═══ DATA SHOWN ═══
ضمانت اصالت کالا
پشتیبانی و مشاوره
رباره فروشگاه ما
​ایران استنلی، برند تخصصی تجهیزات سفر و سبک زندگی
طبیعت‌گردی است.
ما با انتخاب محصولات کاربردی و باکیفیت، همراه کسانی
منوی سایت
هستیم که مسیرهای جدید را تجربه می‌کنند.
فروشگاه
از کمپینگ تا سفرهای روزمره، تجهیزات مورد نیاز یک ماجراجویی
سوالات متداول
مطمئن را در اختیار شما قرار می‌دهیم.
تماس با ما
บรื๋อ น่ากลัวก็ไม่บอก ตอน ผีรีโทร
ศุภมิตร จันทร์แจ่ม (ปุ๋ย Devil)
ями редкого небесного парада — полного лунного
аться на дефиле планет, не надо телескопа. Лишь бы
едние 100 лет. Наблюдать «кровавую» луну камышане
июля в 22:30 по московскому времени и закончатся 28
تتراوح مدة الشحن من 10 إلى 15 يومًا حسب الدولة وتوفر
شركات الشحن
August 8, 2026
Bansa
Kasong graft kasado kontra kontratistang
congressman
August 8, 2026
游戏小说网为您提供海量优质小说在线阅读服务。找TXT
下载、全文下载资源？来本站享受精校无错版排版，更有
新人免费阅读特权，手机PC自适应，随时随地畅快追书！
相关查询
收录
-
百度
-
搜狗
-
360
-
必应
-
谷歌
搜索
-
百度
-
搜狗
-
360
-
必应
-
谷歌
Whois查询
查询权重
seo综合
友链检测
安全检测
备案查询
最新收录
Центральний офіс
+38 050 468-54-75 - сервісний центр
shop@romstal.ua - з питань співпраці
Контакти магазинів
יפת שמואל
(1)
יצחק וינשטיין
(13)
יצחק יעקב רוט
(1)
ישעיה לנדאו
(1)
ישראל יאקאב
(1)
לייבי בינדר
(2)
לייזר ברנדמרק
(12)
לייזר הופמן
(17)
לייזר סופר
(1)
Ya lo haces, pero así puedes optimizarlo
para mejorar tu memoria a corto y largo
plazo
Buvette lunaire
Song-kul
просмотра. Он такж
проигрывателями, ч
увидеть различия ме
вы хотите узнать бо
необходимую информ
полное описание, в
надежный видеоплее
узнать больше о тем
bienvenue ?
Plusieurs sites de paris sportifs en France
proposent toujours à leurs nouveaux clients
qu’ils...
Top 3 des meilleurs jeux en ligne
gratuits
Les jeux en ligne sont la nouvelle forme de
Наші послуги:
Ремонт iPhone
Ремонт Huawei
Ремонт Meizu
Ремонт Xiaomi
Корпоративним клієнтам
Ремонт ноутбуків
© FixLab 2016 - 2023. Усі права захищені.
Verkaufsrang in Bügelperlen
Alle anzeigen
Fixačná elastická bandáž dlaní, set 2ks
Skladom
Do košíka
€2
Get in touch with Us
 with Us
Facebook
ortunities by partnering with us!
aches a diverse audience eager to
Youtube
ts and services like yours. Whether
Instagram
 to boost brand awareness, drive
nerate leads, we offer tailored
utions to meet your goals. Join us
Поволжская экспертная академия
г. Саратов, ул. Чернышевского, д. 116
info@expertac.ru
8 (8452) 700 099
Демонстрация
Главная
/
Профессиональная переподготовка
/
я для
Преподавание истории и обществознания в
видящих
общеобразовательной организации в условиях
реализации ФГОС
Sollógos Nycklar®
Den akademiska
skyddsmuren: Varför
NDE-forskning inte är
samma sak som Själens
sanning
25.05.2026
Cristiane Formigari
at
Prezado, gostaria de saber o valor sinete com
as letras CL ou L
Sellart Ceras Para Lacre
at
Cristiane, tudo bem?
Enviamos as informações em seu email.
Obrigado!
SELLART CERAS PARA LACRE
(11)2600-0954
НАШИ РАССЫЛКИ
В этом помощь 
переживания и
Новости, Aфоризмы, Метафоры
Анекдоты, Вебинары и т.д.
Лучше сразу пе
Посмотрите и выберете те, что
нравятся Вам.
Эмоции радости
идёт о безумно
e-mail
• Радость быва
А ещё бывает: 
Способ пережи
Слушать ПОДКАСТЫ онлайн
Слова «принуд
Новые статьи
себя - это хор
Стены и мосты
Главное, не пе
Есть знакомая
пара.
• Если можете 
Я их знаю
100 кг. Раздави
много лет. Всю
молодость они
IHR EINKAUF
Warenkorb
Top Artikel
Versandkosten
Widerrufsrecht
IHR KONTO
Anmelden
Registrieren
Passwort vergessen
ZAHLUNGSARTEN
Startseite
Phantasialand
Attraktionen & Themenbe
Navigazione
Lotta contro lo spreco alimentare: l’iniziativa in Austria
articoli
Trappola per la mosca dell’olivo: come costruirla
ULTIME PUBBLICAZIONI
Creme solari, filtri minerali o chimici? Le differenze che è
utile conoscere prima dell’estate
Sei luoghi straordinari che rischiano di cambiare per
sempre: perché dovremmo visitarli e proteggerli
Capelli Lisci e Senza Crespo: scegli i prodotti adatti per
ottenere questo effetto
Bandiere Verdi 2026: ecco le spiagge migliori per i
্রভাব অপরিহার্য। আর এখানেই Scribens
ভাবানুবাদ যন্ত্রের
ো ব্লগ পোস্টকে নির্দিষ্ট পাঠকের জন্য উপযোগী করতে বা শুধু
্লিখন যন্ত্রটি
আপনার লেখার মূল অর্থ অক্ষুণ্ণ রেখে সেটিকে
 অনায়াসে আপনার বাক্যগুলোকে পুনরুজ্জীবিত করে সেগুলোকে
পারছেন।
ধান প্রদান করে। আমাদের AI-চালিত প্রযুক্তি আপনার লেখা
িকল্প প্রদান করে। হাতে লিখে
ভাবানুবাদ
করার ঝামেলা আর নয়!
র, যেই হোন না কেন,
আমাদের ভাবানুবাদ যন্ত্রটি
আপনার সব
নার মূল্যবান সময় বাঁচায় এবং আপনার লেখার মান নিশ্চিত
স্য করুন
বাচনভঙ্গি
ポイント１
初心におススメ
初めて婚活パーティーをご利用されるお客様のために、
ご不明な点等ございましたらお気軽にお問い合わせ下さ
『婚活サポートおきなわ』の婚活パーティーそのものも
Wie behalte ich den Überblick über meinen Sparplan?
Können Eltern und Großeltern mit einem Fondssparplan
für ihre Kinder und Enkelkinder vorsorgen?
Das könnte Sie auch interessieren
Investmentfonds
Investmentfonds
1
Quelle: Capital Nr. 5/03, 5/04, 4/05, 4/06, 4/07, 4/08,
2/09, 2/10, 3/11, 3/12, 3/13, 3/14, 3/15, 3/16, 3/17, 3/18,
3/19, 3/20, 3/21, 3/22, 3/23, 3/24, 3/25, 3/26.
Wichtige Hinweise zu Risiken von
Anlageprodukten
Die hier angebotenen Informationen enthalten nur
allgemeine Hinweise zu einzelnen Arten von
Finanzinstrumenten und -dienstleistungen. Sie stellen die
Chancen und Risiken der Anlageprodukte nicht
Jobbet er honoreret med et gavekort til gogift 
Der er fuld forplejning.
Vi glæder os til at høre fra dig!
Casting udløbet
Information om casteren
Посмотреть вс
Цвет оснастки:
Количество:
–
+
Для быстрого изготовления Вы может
═══
#### YOUR GOAL:
Go through the listing above and restate it word for word.

#### EXERCISE RESULT:
ضمانت اصالت کالا
پشتیبانی و مشاوره
رباره فروشگاه ما
​ایران استنلی، برند تخصصی تجهیزات سفر و سبک زندگی
طبیعت‌گردی است.
ما با انتخاب محصولات کاربردی و باکیفیت، همراه کسانی
منوی سایت
هستیم که مسیرهای جدید را تجربه می‌کنند.
فروشگاه
از کمپینگ تا سفرهای روزمره، تجهیزات مورد نیاز یک ماجراجویی
سوالات متداول
مطمئن را در اختیار شما قرار می‌دهیم.
تماس با ما
บรื๋อ น่ากลัวก็ไม่บอก ตอน ผีรีโทร
ศุภมิตร จันทร์แจ่ม (ปุ๋ย Devil)
ями редкого небесного парада — полного лунного
аться на дефиле планет, не надо телескопа. Лишь бы
едние 100 лет. Наблюдать «кровавую» луну камышане
июля в 22:30 по московскому времени и закончатся 28
تتراوح مدة الشحن من 10 إلى 15 يومًا حسب الدولة وتوفر
شركات الشحن
August 8, 2026
Bansa
Kasong graft kasado kontra kontratistang
congressman
August 8, 2026
游戏小说网为您提供海量优质小说在线阅读服务。找TXT
下载、全文下载资源？来本站享受精校无错版排版，更有
新人免费阅读特权，手机PC自适应，随时随地畅快追书！
相关查询
收录
-
百度
-
搜狗
-
360
-
必应
-
谷歌
搜索
-
百度
-
搜狗
-
360
-
必应
-
谷歌
Whois查询
查询权重
seo综合
友链检测
安全检测
备案查询
最新收录
Центральний офіс
+38 050 468-54-75 - сервісний центр
shop@romstal.ua - з питань співпраці
Контакти магазинів
יפת שמואל
(1)
יצחק וינשטיין
(13)
יצחק יעקב רוט
(1)
ישעיה לנדאו
(1)
ישראל יאקאב
(1)
לייבי בינדר
(2)
לייזר ברנדמרק
(12)
לייזר הופמן
(17)
לייזר סופר
(1)
Ya lo haces, pero así puedes optimizarlo
para mejorar tu memoria a corto y largo
plazo
Buvette lunaire
Song-kul
просмотра. Он такж
проигрывателями, ч
увидеть различия ме
вы хотите узнать бо
необходимую информ
полное описание, в
надежный видеоплее
узнать больше о тем
bienvenue ?
Plusieurs sites de paris sportifs en France
proposent toujours à leurs nouveaux clients
qu’ils...
Top 3 des meilleurs jeux en ligne
gratuits
Les jeux en ligne sont la nouvelle forme de
Наші послуги:
Ремонт iPhone
Ремонт Huawei
Ремонт Meizu
Ремонт Xiaomi
Корпоративним клієнтам
Ремонт ноутбуків
© FixLab 2016 - 2023. Усі права захищені.
Verkaufsrang in Bügelperlen
Alle anzeigen
Fixačná elastická bandáž dlaní, set 2ks
Skladom
Do košíka
€2
Get in touch with Us
 with Us
Facebook
ortunities by partnering with us!
aches a diverse audience eager to
Youtube
ts and services like yours. Whether
Instagram
 to boost brand awareness, drive
nerate leads, we offer tailored
utions to meet your goals. Join us
Поволжская экспертная академия
г. Саратов, ул. Чернышевского, д. 116
info@expertac.ru
8 (8452) 700 099
Демонстрация
Главная
/
Профессиональная переподготовка
/
я для
Преподавание истории и обществознания в
видящих
общеобразовательной организации в условиях
реализации ФГОС
Sollógos Nycklar®
Den akademiska
skyddsmuren: Varför
NDE-forskning inte är
samma sak som Själens
sanning
25.05.2026
Cristiane Formigari
at
Prezado, gostaria de saber o valor sinete com
as letras CL ou L
Sellart Ceras Para Lacre
at
Cristiane, tudo bem?
Enviamos as informações em seu email.
Obrigado!
SELLART CERAS PARA LACRE
(11)2600-0954
НАШИ РАССЫЛКИ
В этом помощь 
переживания и
Новости, Aфоризмы, Метафоры
Анекдоты, Вебинары и т.д.
Лучше сразу пе
Посмотрите и выберете те, что
нравятся Вам.
Эмоции радости
идёт о безумно
e-mail
• Радость быва
А ещё бывает: 
Способ пережи
Слушать ПОДКАСТЫ онлайн
Слова «принуд
Новые статьи
себя - это хор
Стены и мосты
Главное, не пе
Есть знакомая
пара.
• Если можете 
Я их знаю
100 кг. Раздави
много лет. Всю
молодость они
IHR EINKAUF
Warenkorb
Top Artikel
Versandkosten
Widerrufsrecht
IHR KONTO
Anmelden
Registrieren
Passwort vergessen
ZAHLUNGSARTEN
Startseite
Phantasialand
Attraktionen & Themenbe
Navigazione
Lotta contro lo spreco alimentare: l’iniziativa in Austria
articoli
Trappola per la mosca dell’olivo: come costruirla
ULTIME PUBBLICAZIONI
Creme solari, filtri minerali o chimici? Le differenze che è
utile conoscere prima dell’estate
Sei luoghi straordinari che rischiano di cambiare per
sempre: perché dovremmo visitarli e proteggerli
Capelli Lisci e Senza Crespo: scegli i prodotti adatti per
ottenere questo effetto
Bandiere Verdi 2026: ecco le spiagge migliori per i
্রভাব অপরিহার্য। আর এখানেই Scribens
ভাবানুবাদ যন্ত্রের
ো ব্লগ পোস্টকে নির্দিষ্ট পাঠকের জন্য উপযোগী করতে বা শুধু
্লিখন যন্ত্রটি
আপনার লেখার মূল অর্থ অক্ষুণ্ণ রেখে সেটিকে
 অনায়াসে আপনার বাক্যগুলোকে পুনরুজ্জীবিত করে সেগুলোকে
পারছেন।
ধান প্রদান করে। আমাদের AI-চালিত প্রযুক্তি আপনার লেখা
িকল্প প্রদান করে। হাতে লিখে
ভাবানুবাদ
করার ঝামেলা আর নয়!
র, যেই হোন না কেন,
আমাদের ভাবানুবাদ যন্ত্রটি
আপনার সব
নার মূল্যবান সময় বাঁচায় এবং আপনার লেখার মান নিশ্চিত
স্য করুন
বাচনভঙ্গি
ポイント１
初心におススメ
初めて婚活パーティーをご利用されるお客様のために、
ご不明な点等ございましたらお気軽にお問い合わせ下さ
『婚活サポートおきなわ』の婚活パーティーそのものも
Wie behalte ich den Überblick über meinen Sparplan?
Können Eltern und Großeltern mit einem Fondssparplan
für ihre Kinder und Enkelkinder vorsorgen?
Das könnte Sie auch interessieren
Investmentfonds
Investmentfonds
1
Quelle: Capital Nr. 5/03, 5/04, 4/05, 4/06, 4/07, 4/08,
2/09, 2/10, 3/11, 3/12, 3/13, 3/14, 3/15, 3/16, 3/17, 3/18,
3/19, 3/20, 3/21, 3/22, 3/23, 3/24, 3/25, 3/26.
Wichtige Hinweise zu Risiken von
Anlageprodukten
Die hier angebotenen Informationen enthalten nur
allgemeine Hinweise zu einzelnen Arten von
Finanzinstrumenten und -dienstleistungen. Sie stellen die
Chancen und Risiken der Anlageprodukte nicht
Jobbet er honoreret med et gavekort til gogift 
Der er fuld forplejning.
Vi glæder os til at høre fra dig!
Casting udløbet
Information om casteren
Посмотреть вс
Цвет оснастки:
Количество:
–
+
Для быстрого изготовления Вы может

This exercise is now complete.